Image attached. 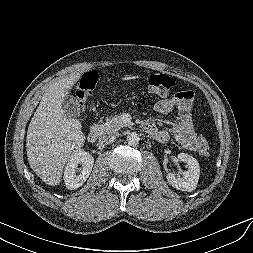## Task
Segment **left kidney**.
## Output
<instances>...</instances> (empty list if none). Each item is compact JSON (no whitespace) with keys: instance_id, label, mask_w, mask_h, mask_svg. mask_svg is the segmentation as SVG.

WHAT TO DO:
Copy out exactly the lines from the line with "Segment **left kidney**." to the end of the listing, including both of those lines, and give nothing else.

FINISHED TASK:
Segment **left kidney**.
## Output
<instances>...</instances> (empty list if none). Each item is compact JSON (no whitespace) with keys: instance_id, label, mask_w, mask_h, mask_svg. mask_svg is the segmentation as SVG.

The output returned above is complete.